Save the Internet Act Isn’t a Real Solution

by | Apr 8, 2019

Once again, the Left is trying to take control of the internet. With the introduction of the “Save the Internet Act,” Speaker Pelosi has shown the true color of leftists: avoid real solutions and focus on fundraising.

The Democrats’ Save the Internet Act is nothing new. In fact, it would reinstate the outdated and onerous Obama era net neutrality regulations first introduced in 2015.

This latest push should only be taken seriously, not for its substantive policy ideas, but because an actual sitting Speaker of the House of Representatives is proposing it.
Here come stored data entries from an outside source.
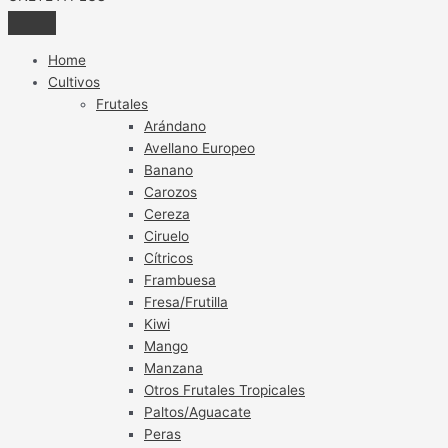
Home
Cultivos
Frutales
Arándano
Avellano Europeo
Banano
Carozos
Cereza
Ciruelo
Cítricos
Frambuesa
Fresa/Frutilla
Kiwi
Mango
Manzana
Otros Frutales Tropicales
Paltos/Aguacate
Peras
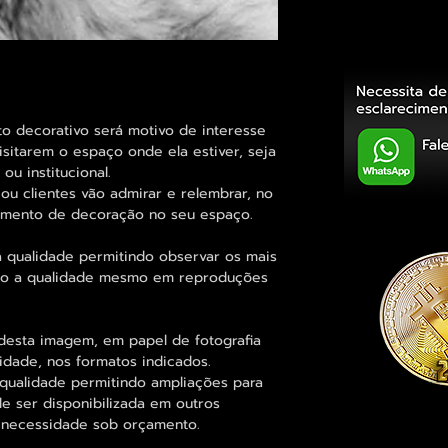
decorativo será motivo de interesse
sitarem o espaço onde ela estiver, seja
ou institucional.
ou clientes vão admirar e relembrar, no
elemento de decoração no seu espaço.
 qualidade permitindo observar os mais
o a qualidade mesmo em reproduções
desta imagem, em papel de fotografia
idade, nos formatos indicados.
qualidade permitindo ampliações para
 ser disponibilizada em outros
 necessidade sob orçamento.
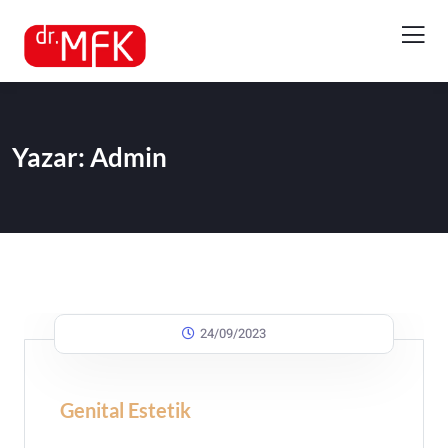
Yazar:
Admin
24/09/2023
Genital Estetik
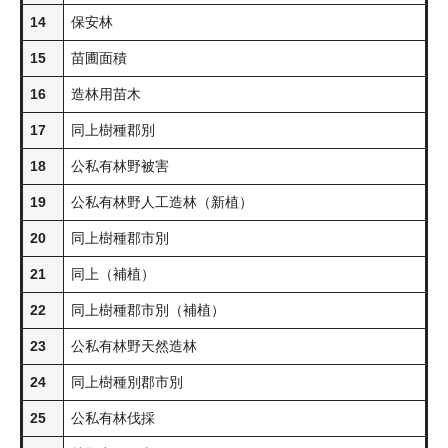
14
保安林
15
苗圃面積
16
造林用苗木
17
同上樹種郡別
18
公私有林野被害
19
公私有林野人工造林（新植）
20
同上樹種郡市別
21
同上（補植）
22
同上樹種郡市別（補植）
23
公私有林野天然造林
24
同上樹種別郡市別
25
公私有林伐採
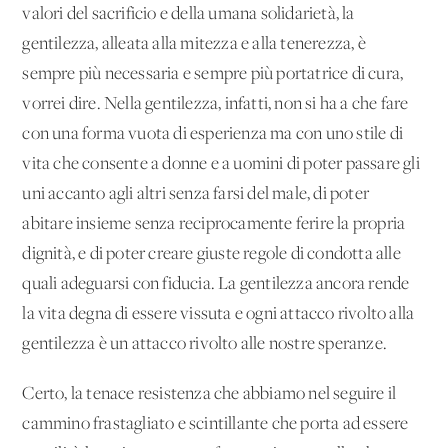
valori del sacrificio e della umana solidarietà, la
gentilezza, alleata alla mitezza e alla tenerezza, è
sempre più necessaria e sempre più portatrice di cura,
vorrei dire. Nella gentilezza, infatti, non si ha a che fare
con una forma vuota di esperienza ma con uno stile di
vita che consente a donne e a uomini di poter passare gli
uni accanto agli altri senza farsi del male, di poter
abitare insieme senza reciprocamente ferire la propria
dignità, e di poter creare giuste regole di condotta alle
quali adeguarsi con fiducia. La gentilezza ancora rende
la vita degna di essere vissuta e ogni attacco rivolto alla
gentilezza è un attacco rivolto alle nostre speranze.
Certo, la tenace resistenza che abbiamo nel seguire il
cammino frastagliato e scintillante che porta ad essere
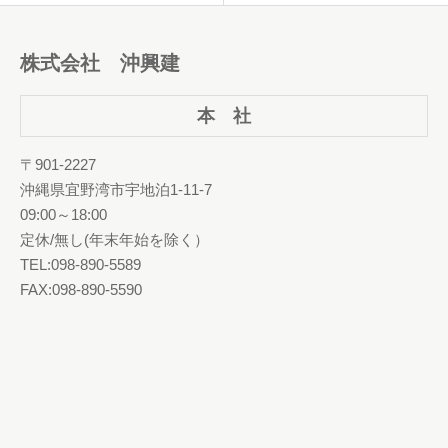
株式会社 沖興建
本 社
〒901-2227
沖縄県宜野湾市宇地泊1-11-7
09:00～18:00
定休/無し(年末年始を除く）
TEL:098-890-5589
FAX:098-890-5590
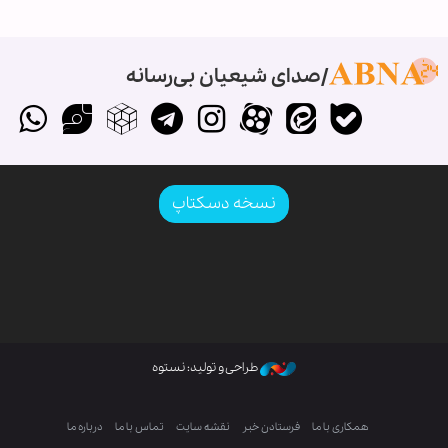
صدای شیعیان بی‌رسانه
نسخه دسکتاپ
طراحی و تولید: نستوه
همکاری با ما
فرستادن خبر
نقشه سایت
تماس با ما
درباره ما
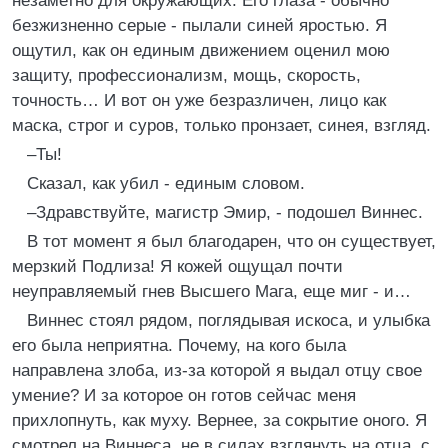
незаметно для окружающих. Его глаза - обычно
безжизненно серые - пылали синей яростью. Я
ощутил, как он единым движением оценил мою
защиту, профессионализм, мощь, скорость,
точность… И вот он уже безразличен, лицо как
маска, строг и суров, только пронзает, синея, взгляд.
–Ты!
Сказал, как убил - единым словом.
–Здравствуйте, магистр Эмир, - подошел Виннес.
В тот момент я был благодарен, что он существует,
мерзкий Подлиза! Я кожей ощущал почти
неуправляемый гнев Высшего Мага, еще миг - и…
Виннес стоял рядом, поглядывая искоса, и улыбка
его была неприятна. Почему, на кого была
направлена злоба, из-за которой я выдал отцу свое
умение? И за которое он готов сейчас меня
прихлопнуть, как муху. Вернее, за сокрытие оного. Я
смотрел на Виннеса, не в силах взглянуть на отца, с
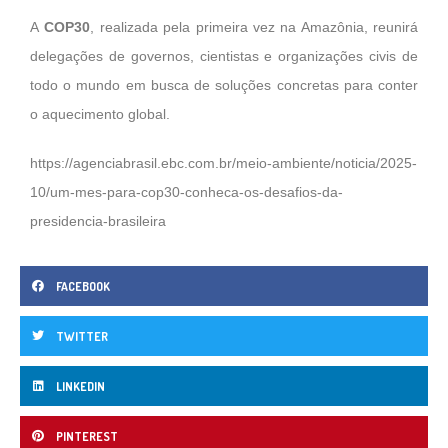
A
COP30
, realizada pela primeira vez na Amazônia, reunirá
delegações de governos, cientistas e organizações civis de
todo o mundo em busca de soluções concretas para conter
o aquecimento global.
https://agenciabrasil.ebc.com.br/meio-ambiente/noticia/2025-
10/um-mes-para-cop30-conheca-os-desafios-da-
presidencia-brasileira
FACEBOOK
TWITTER
LINKEDIN
PINTEREST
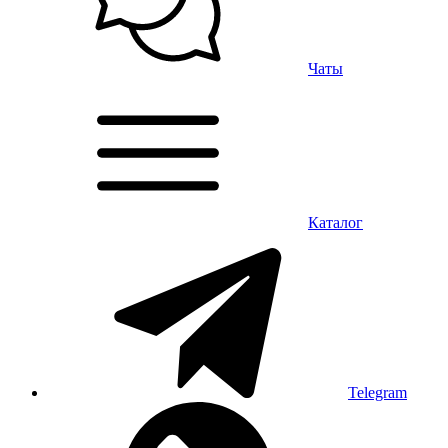
Чаты
Каталог
Telegram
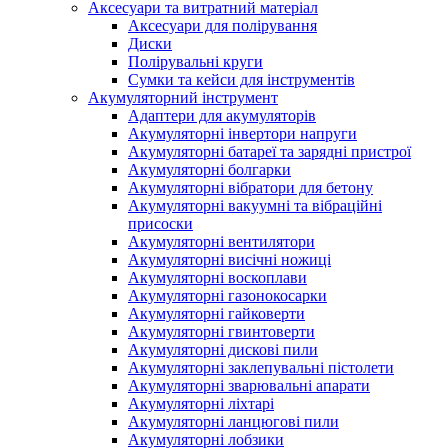
Аксесуари та витратний матеріал
Аксесуари для полірування
Диски
Полірувальні круги
Сумки та кейси для інструментів
Акумуляторний інструмент
Адаптери для акумуляторів
Акумуляторні інвертори напруги
Акумуляторні батареї та зарядні пристрої
Акумуляторні болгарки
Акумуляторні вібратори для бетону
Акумуляторні вакуумні та вібраційні
присоски
Акумуляторні вентилятори
Акумуляторні висічні ножиці
Акумуляторні воскоплави
Акумуляторні газонокосарки
Акумуляторні гайковерти
Акумуляторні гвинтоверти
Акумуляторні дискові пили
Акумуляторні заклепувальні пістолети
Акумуляторні зварювальні апарати
Акумуляторні ліхтарі
Акумуляторні ланцюгові пили
Акумуляторні лобзики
Taken with other Democrat proposals such as the “Green New Deal” it should be seen for what it truly is, an effort to stir up the base and spark a fundraising campaign.

During the Obama Administration, the Federal Communications Commission (FCC) used utility-style regulations from the 1930s to give the federal government complete control over the internet. This decision meant that every action taken by internet service providers (ISPs) required government approval. Thankfully, this bureaucratic boondoggle was overturned in 2017 when FCC Chairman Ajit Pai repealed the Obama era rules, liberating the internet from the grip of burdensome government regulations.

Dr. Robert McClure

Now the Left is at it again and there appears to be no limit to what they would like the federal government to have complete control over. If they really cared about creating a more free and fair internet then they would draft a bill that applies to everyone, not just ISPs. Under Pelosi’s proposal, the principles of no blocking, throttling, and censoring of content would only apply to ISPs and not internet companies such as Facebook and Google. Surely these companies should be held accountable as well, if the intent is to create real net neutrality and abolish content discrimination. Otherwise these internet giants could squash emerging competition and innovation from smaller companies and new entrepreneurs.
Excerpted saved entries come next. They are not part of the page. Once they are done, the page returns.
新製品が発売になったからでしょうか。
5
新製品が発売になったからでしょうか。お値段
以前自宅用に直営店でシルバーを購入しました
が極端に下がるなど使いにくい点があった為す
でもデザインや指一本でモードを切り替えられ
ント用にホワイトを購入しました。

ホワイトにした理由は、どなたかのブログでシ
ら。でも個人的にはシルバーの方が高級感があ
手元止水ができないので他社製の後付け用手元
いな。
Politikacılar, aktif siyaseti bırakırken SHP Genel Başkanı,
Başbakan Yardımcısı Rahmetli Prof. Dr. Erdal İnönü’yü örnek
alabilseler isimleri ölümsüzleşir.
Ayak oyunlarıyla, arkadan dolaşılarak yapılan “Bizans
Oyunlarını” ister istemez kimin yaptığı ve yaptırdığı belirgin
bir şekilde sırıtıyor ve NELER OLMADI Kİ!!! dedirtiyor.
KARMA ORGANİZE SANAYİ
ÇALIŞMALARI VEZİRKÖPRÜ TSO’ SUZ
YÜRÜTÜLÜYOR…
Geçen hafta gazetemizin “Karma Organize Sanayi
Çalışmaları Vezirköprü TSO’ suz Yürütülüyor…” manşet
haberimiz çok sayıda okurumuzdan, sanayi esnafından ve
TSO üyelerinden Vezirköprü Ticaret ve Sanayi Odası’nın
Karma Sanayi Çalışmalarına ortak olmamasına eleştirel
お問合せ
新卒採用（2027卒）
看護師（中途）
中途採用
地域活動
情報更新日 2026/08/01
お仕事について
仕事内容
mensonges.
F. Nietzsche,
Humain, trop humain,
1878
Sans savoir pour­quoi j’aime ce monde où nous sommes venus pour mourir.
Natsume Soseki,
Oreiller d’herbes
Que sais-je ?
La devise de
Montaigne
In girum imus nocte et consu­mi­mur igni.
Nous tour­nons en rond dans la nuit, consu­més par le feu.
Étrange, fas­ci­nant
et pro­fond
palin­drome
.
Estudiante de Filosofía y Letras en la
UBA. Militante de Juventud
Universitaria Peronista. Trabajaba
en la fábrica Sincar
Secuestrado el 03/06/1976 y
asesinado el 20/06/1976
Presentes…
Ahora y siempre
Can’t the Left see that this gambit to reinstate Obama’s 2015 net neutrality order will hurt investment? Regulations created in 1934 have no place governing the modern internet. Burdensome proposals such as these will only create risk and uncertainty, which will decrease investment in the internet. This was proven most recently when Obama’s net neutrality order was repealed in 2017 and investment by U.S. broadband companies increased by nearly $1.5 billion.

The Left has been pushing net neutrality for years now, but what do they have to show for their efforts? They claim that without government interference, monopolies will take control of the internet and bottleneck access for consumers. But time and time again this claim has been proven wrong. For decades the free market has led to internet innovations that have increased broadband investment and promoted internet market competition.

Our strong conservative, free-market principled members of Congress, like Florida Congressman Gaetz and others, need to push back on this proposal. Congress should work to find a lasting solution to net neutrality and finally put an end to this debate.

Dr. Robert McClure serves as the President and CEO of The James Madison Institute, Florida’s premier free-market think tank.

Note – this article first appeared in Newsmax, here, and is reprinted with permission from the author: Save the Internet Act Isn’t a Real Solution | Newsmax.com

3 Comments

  1. Skyler

    Do you mind publishing some sources to your claims about ISP spending and why the internet isn’t fit to be suited as a utility under Title II of the Communications Act of 1934? 21 of 27 ratified amendments to the US Constitution are older than this act, by your logic, they aren’t suited for modern society due to their age alone. We both know there is more to the situation and it really seems like you are spouting talking points rather than giving a nuanced take on the facts. You may be right in the end, but people want to be swayed by evidence and reason rather than “this bad because very old”.

    Reply
  2. Chad Cassady

    Internet companies like Google have no power to throttle content. They don’t run backbone infrastructure. They run at layer 7, providing the content that we’re hoping doesn’t get throttled by ISP’s. Two different things.

    Furthermore, by fighting for net neutrality, we’re fighting to prevent Google, Facebook, Netflix, Disney, and all other *content providers* from using their outsize purchasing power to provide a fast lane for their content over other, independent content. Therefore, this bill *DOES* apply to them.

    Your argument is either disingenuous or comes from a lack of understanding of the technology. Either way, it’s counterproductive. The bill is fine. We all want small businesses to be able to scale freely, and we all want to protect free and open public discourse. This should be a no-brainer.